◆ **Task directions**: Wherever the word "Microsoft" appears in a line of the data, that line should be copied.

◆ **Provided material**:
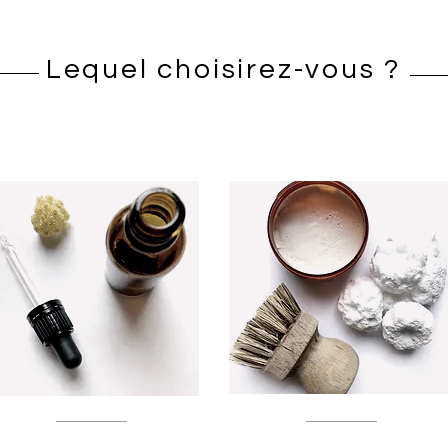
Lequel choisirez-vous ?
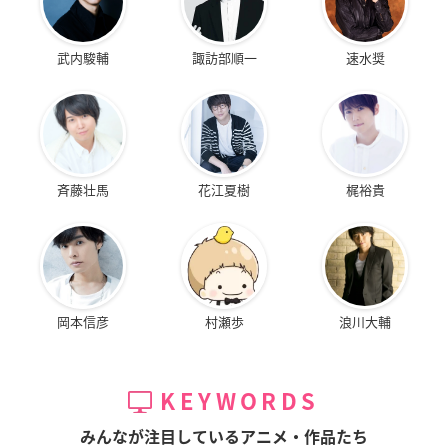
武内駿輔
諏訪部順一
速水奨
斉藤壮馬
花江夏樹
梶裕貴
岡本信彦
村瀬歩
浪川大輔
KEYWORDS
みんなが注目しているアニメ・作品たち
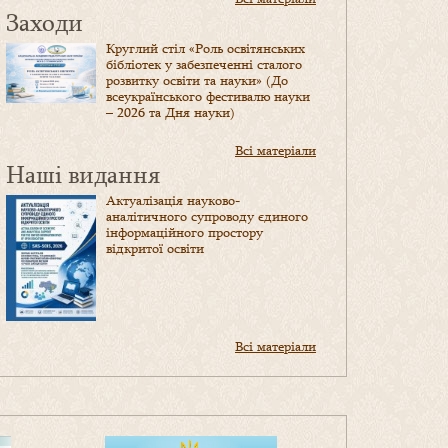
Заходи
Круглий стіл «Роль освітянських
бібліотек у забезпеченні сталого
розвитку освіти та науки» (До
всеукраїнського фестивалю науки
– 2026 та Дня науки)
Всі матеріали
Наші видання
Актуалізація науково-
аналітичного супроводу єдиного
інформаційного простору
відкритої освіти
Всі матеріали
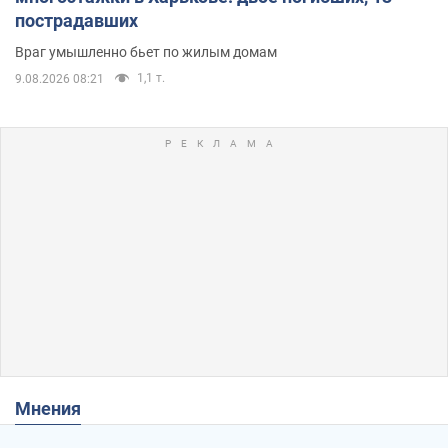
пострадавших
Враг умышленно бьет по жилым домам
1,1 т.
9.08.2026 08:21
Мнения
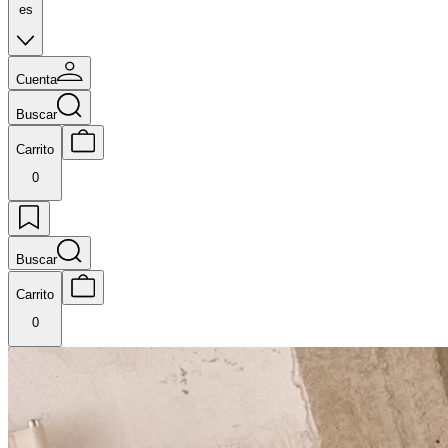
es
Cuenta
Buscar
Carrito
0
Buscar
Carrito
0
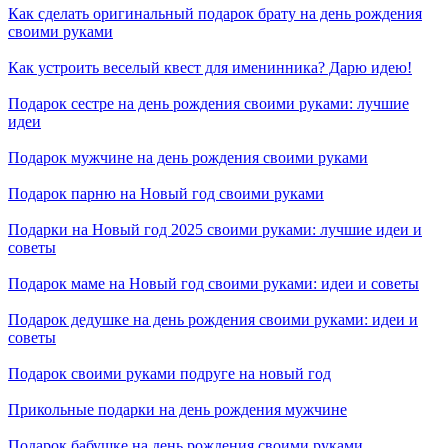
Как сделать оригинальный подарок брату на день рождения
своими руками
Как устроить веселый квест для именинника? Дарю идею!
Подарок сестре на день рождения своими руками: лучшие
идеи
Подарок мужчине на день рождения своими руками
Подарок парню на Новый год своими руками
Подарки на Новый год 2025 своими руками: лучшие идеи и
советы
Подарок маме на Новый год своими руками: идеи и советы
Подарок дедушке на день рождения своими руками: идеи и
советы
Подарок своими руками подруге на новый год
Прикольные подарки на день рождения мужчине
Подарок бабушке на день рождения своими руками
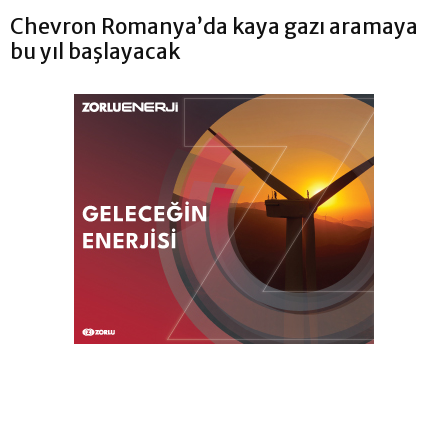
Chevron Romanya’da kaya gazı aramaya
bu yıl başlayacak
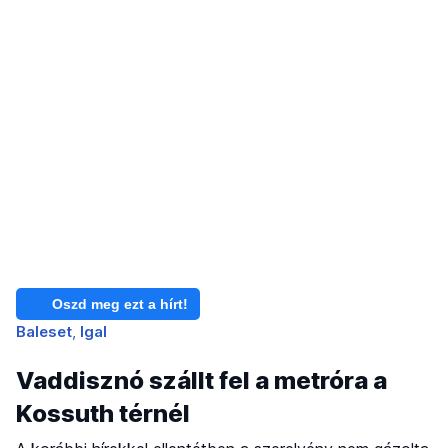
Oszd meg ezt a hírt!
Baleset
Igal
Vaddisznó szállt fel a metróra a
Kossuth térnél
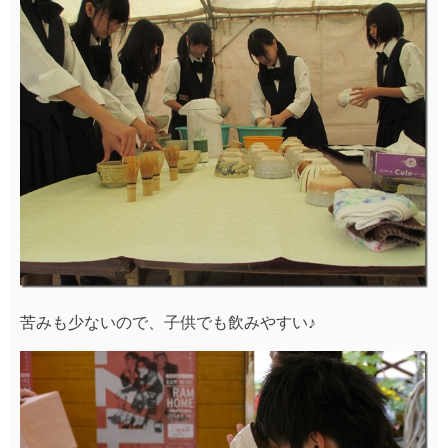
苦みも少ないので、子供でも飲みやすい♪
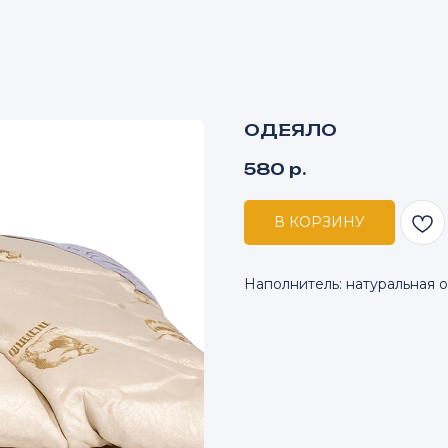
ОДЕЯЛО
580
р.
В КОРЗИНУ
Наполнитель: натуральная о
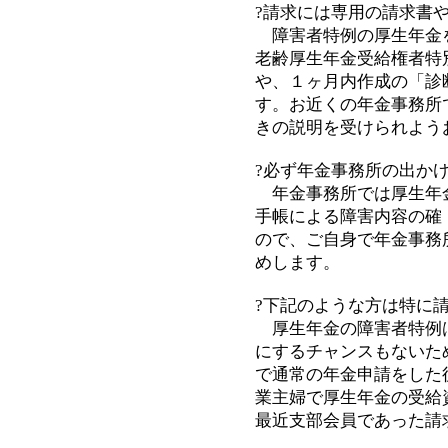
?請求には専用の請求書
障害者特例の厚生年金
老齢厚生年金受給権者特
や、１ヶ月内作成の「診
す。お近くの年金事務所
きの説明を受けられよう
?必ず年金事務所の出か
年金事務所では厚生年
手帳による障害内容の確
ので、ご自身で年金事務
めします。
?下記のような方は特に
厚生年金の障害者特例
にするチャンスもないた
で通常の年金申請をした
業主婦で厚生年金の受給
最近支部会員であった請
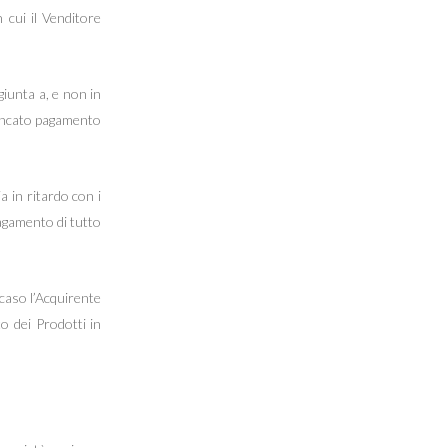
 cui il Venditore
giunta a, e non in
 mancato pagamento
 in ritardo con i
pagamento di tutto
 caso l’Acquirente
o dei Prodotti in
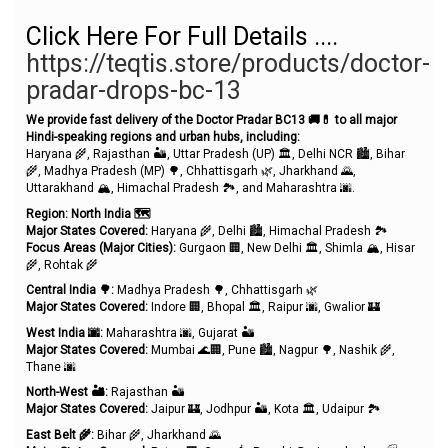
Click Here For Full Details ....
https://teqtis.store/products/doctor-
pradar-drops-bc-13
We provide fast delivery of the Doctor Pradar BC13
🚚💊 to all major
Hindi-speaking regions and urban hubs, including:
Haryana 🌾, Rajasthan 🏜️, Uttar Pradesh (UP) 🏛️, Delhi NCR 🏙️, Bihar
🌾, Madhya Pradesh (MP) 🌳, Chhattisgarh 🌿, Jharkhand 🌄,
Uttarakhand 🏔️, Himachal Pradesh 🏞️, and Maharashtra 🌆.
Region: North India
🗺️
Major States Covered:
Haryana 🌾, Delhi 🏙️, Himachal Pradesh 🏞️
Focus Areas (Major Cities):
Gurgaon 🏢, New Delhi 🏛️, Shimla 🏔️, Hisar
🌾, Rohtak 🌾
Central India
🌳:
Madhya Pradesh 🌳, Chhattisgarh 🌿
Major States Covered:
Indore 🏢, Bhopal 🏛️, Raipur 🌆, Gwalior 🏰
West India
🌆:
Maharashtra 🌆, Gujarat 🏜️
Major States Covered:
Mumbai 🌊🏢, Pune 🏙️, Nagpur 🌳, Nashik 🌾,
Thane 🌆
North-West
🏜️:
Rajasthan 🏜️
Major States Covered:
Jaipur 🏰, Jodhpur 🏜️, Kota 🏛️, Udaipur 🏞️
East Belt
🌾:
Bihar 🌾, Jharkhand 🌄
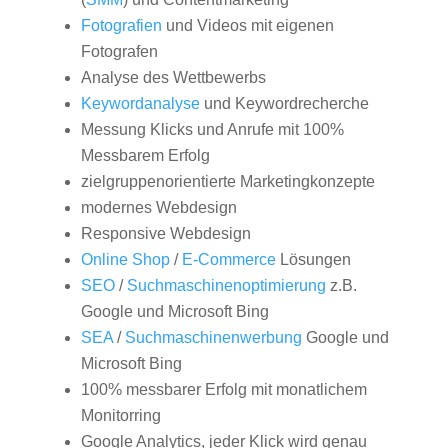
Fotografien
und Videos mit eigenen
Fotografen
Analyse des Wettbewerbs
Keywordanalyse
und Keywordrecherche
Messung Klicks und Anrufe mit 100%
Messbarem Erfolg
zielgruppenorientierte Marketingkonzepte
modernes Webdesign
Responsive Webdesign
Online Shop
/
E-Commerce
Lösungen
SEO
/
Suchmaschinenoptimierung
z.B.
Google und Microsoft Bing
SEA
/
Suchmaschinenwerbung
Google und
Microsoft Bing
100% messbarer Erfolg mit monatlichem
Monitorring
Google Analytics, jeder Klick wird genau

◆ **Output of the exercise**:
Google und Microsoft Bing
Microsoft Bing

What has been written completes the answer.